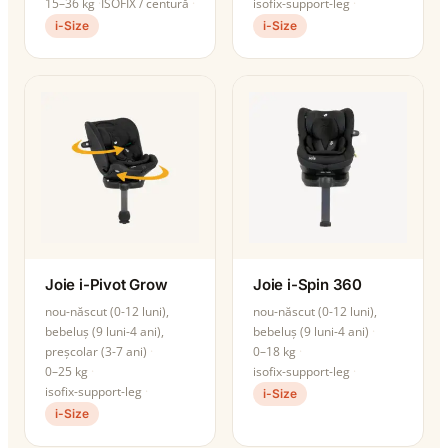
15–36 kg
ISOFIX / centură
isofix-support-leg
i-Size
i-Size
Joie i-Pivot Grow
Joie i-Spin 360
nou-născut (0-12 luni),
nou-născut (0-12 luni),
bebeluș (9 luni-4 ani),
bebeluș (9 luni-4 ani)
preșcolar (3-7 ani)
0–18 kg
0–25 kg
isofix-support-leg
isofix-support-leg
i-Size
i-Size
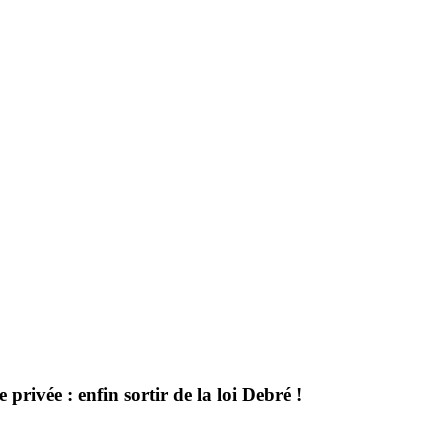
e
privée : enfin sortir de la loi Debré !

================================

*TASK*. Exclude the images and reproduce the remaining data exactly.

*ANSWER TO THE PROBLEM*.
15–36 kg
ISOFIX / centură
isofix-support-leg
i-Size
i-Size
Joie i-Pivot Grow
Joie i-Spin 360
nou-născut (0-12 luni),
nou-născut (0-12 luni),
bebeluș (9 luni-4 ani),
bebeluș (9 luni-4 ani)
preșcolar (3-7 ani)
0–18 kg
0–25 kg
isofix-support-leg
isofix-support-leg
i-Size
i-Size
e
privée : enfin sortir de la loi Debré !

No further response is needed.